Some interventions took the form of relatively ‘light-touch’ oversight of specific services. In other cases the interventions were more dramatic and included:
- Leadership teams excised from the organisation
- Interim leaders installed
- Governmental appointees sent to guide and oversee improvement
- Councillors referred to standards boards
- Compulsory outsourcing of services
The Challenging Environments for Recovery, Progress or Improvement
Aspects that were particularly challenging included:
- Governance breakdowns
- Poor internal officer/councillor relationships and bullying
- Disconnected managerial processes and sub-standard service performance
- Fractured external relations with key stakeholders
If the shortcomings were of a particularly severe nature, then deeper assessment and remedial action would be recommended to Ministers who expected specific interventions to address situations. Interventions often brought with them a range of traditional, project-led approaches. With the stakes high, correct choices of intervention were vital.

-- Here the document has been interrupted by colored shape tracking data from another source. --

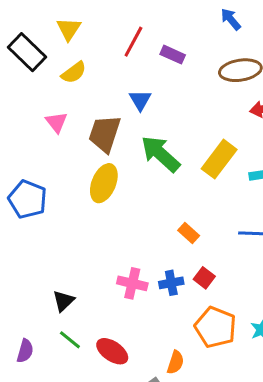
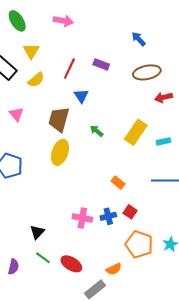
red line: (133, 42) -> (69, 69), moved
pink triangle: (56, 122) -> (16, 114), moved
green arrow: (160, 154) -> (97, 131), size x0.5
orange semicircle: (175, 362) -> (114, 269), turned 49

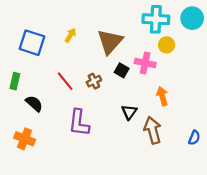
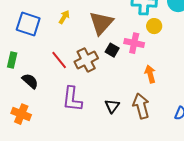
brown cross: (94, 81) -> (86, 60), size x1.6
black triangle: (129, 112) -> (112, 106), moved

Finding Islands of Excellent Performance
From within the organisations though, the picture was often more complex and nuanced. Understanding relative dysfunction defied simple cause and effect explanations. Islands of good and excellent performance often existed in a sea of (perceived or actual) mediocrity. Resilient and adaptable leaders often looked beyond the obvious narrative for solutions.
Being a leader in these environments brought with it:
- High pressure and visibility
- Multiple, competing and contradictory demands from within and outside the organisation
- The threat of even tougher intervention if initial improvement measures failed
- A message that ‘this authority is dysfunctional – identify the worst problems and solve them’
Searching for strengths was thus risk-laden, requiring courage and nerve. Focusing on different aspects, searching out the good and what worked, alongside excising the failing and deficit, produced outcomes of quality and sustainability.
In a notable instance of doing the less obvious, an interim leadership team in one of the poorest performing councils in the country addressed the deep challenges by taking the time to identify those within the council who were potential proponents of change and then engaged with, listened, nurtured, built trust and supported them. Once employees and politicians heard the language of truth and reconciliation rather than failure and punishment, they engaged with the interim team, encouraging them to be positively challenging and more effective.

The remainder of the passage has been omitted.